Day two recap: Putting Care at the Center 2023
Building the complex care field Strengthening ecosystems of care Behavioral health & addiction Convening Workforce development
The second day of the Camden Coalition’s Putting Care at the Center 2023 conference in Boston offered attendees a wide range of tools, techniques, and the business case for building authentic relationships with patients as well as with policymakers.
The day kicked off with the launch of the Complex Care Certificate, an online, self-paced training program that’s designed to build frontline providers’ skills and confidence in delivering person-centered care for people with complex needs. “This curriculum is based on our experience and the hundreds and hundreds of hours that we’ve spent not just with patients but with other people in the complex care field,” said our CEO Kathleen Noonan.
Throughout the day, presenters on the main stage and in workshop rooms demonstrated how authentic healing relationships with patients, forged in some cases over years, led to important insights and policy changes that have improved care and saved countless lives. One of the most memorable was a conversation between Jim O’Connell, MD, the founding physician of the Boston Healthcare for the Homeless Program, and Derek Winbush, a patient who has served on the organization’s governing community advisory board for two decades.
Jim described how patients shaped the entire program, beginning in the 1980s when they insisted on having a role in governance and planning. “We had to learn what people wanted before we could do it,” Jim said. Among other innovations, they insisted on team-based care, to be provided by practicing clinicians, not students or volunteers, and respite services. Their willingness to challenge prevailing practices in health care has been critical to reform, Jim said. For Derek, who also serves on the National Health Care for the Homeless Council, being treated with dignity by medical staff was lifesaving.
“That’s the thing about our program. We treat people like human beings. I’m not the ex-convict, Black dude with AIDS and all that other stuff. I’m someone’s brother. I’m someone’s father,” he said. “I needed that unconditional love, to know that somebody cares about me.”
In other sessions, presenters described new federal and state policies that have the potential to dramatically reshape care, particularly for patients with mental health and substance use needs. Most talked-about was the expansion of the Certified Community Behavioral Health Clinic (CCBHC) model, a designation for clinics that offer immediate access to mental health and substance use supports for people in crisis, as well as coordinated and comprehensive ongoing care. As part of a federal demonstration program, the clinics receive flexible funding that covers a wide range of urgent and more routine behavioral health services for Medicaid beneficiaries, including peer supports and case management services.
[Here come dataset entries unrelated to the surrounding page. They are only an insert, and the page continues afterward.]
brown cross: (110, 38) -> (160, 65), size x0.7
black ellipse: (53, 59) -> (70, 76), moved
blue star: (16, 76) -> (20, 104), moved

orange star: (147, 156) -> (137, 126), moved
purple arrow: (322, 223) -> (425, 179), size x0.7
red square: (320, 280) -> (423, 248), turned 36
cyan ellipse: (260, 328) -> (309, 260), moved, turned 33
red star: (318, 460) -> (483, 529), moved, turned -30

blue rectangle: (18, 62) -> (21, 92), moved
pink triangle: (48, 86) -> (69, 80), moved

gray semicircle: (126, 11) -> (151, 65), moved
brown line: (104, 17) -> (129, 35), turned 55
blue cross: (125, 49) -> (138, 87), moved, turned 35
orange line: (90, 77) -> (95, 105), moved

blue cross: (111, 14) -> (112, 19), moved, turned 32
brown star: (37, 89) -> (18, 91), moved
“The payment model creates so much opportunity to do the work that we all know is best for patients,” said Natasha Dravid, Senior Director of Care Management and Redesign at the Camden Coalition.
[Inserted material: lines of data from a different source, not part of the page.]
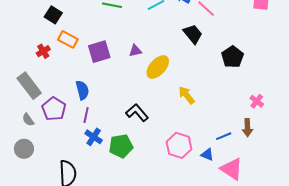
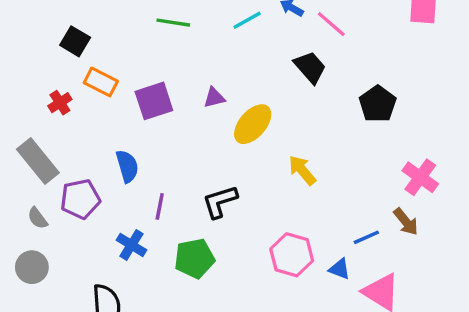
pink cross: (257, 101) -> (420, 177), size x1.5
purple pentagon: (54, 109) -> (80, 199), turned 30
black L-shape: (137, 113) -> (220, 202), turned -65
purple line: (86, 115) -> (160, 206), moved
brown arrow: (247, 128) -> (406, 222), turned -36
blue cross: (94, 137) -> (131, 245), moved

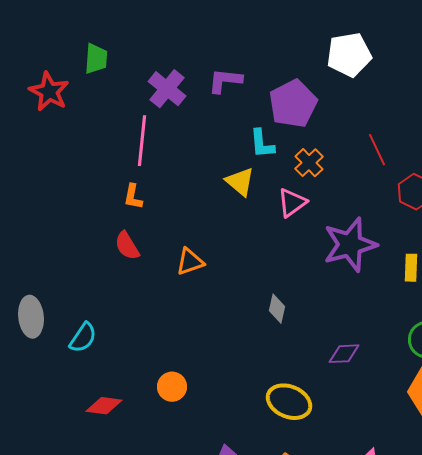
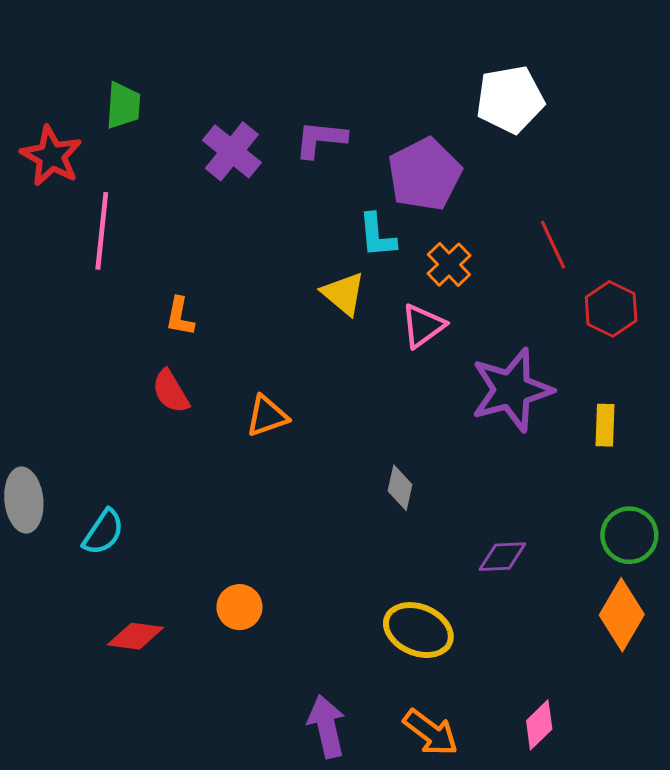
pink line: (142, 141) -> (102, 231), moved

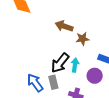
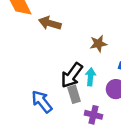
brown arrow: (64, 26) -> (50, 23), moved
gray rectangle: (53, 82) -> (74, 94), moved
“This model is a gamechanger. It’s a once-in-a-generation type opportunity to improve care,” said Brent McGinty, President and CEO of the Missouri Coalition for Community Health Centers.
Attendees also heard about the ways healthcare providers in New Jersey worked with the Camden Coalition and the state’s Medicaid agency to increase access to medications for addiction treatment (MAT) for opioid use disorder as well as the opioid overdose reversal drug naloxone. At the time this work got underway, New Jersey had the seventh highest rate of overdoses in the US. “While the risk of overdose was increasing, we were actually seeing the risk triple among Medicaid beneficiaries,” said Laura Sorenson, Senior Program Manager for Substance Use, Harm Reduction, and Behavioral Health Initiatives at the Camden Coalition.
To increase access to lifesaving medications in primary care settings, the state Medicaid agency introduced a series of practice supports, including incentive payments that enabled medical practices to hire new staff, and demanded the removal of prior authorization requirements for prescribing buprenorphine, a form of MAT. To make the case for these changes, clinical champions like Iris Jones, LPC, manager of clinical operations at the Cooper Center for Healing in Camden, NJ, collected data that showed declines in emergency department visits and hospitalizations for patients who received MAT. “We could see in real time that this wasn’t increasing risk,” Iris said.
Other sessions gave attendees a view of other promising models for coordinating and integrating supports across communities for people with complex needs, including the Atlanta Regional Collaborative of Health Improvement and New Jersey’s Regional Health Hubs.
For conference attendees, these innovative models and policy shifts are concrete evidence for the importance of solutions that reduce stigma against patients with complex needs. “This is part of the change — a whole room full of us here,” said Derek as he looked out at the hundreds of people crowding the Park Plaza ballroom. “I see that there’s people that care. There are people that truly care.”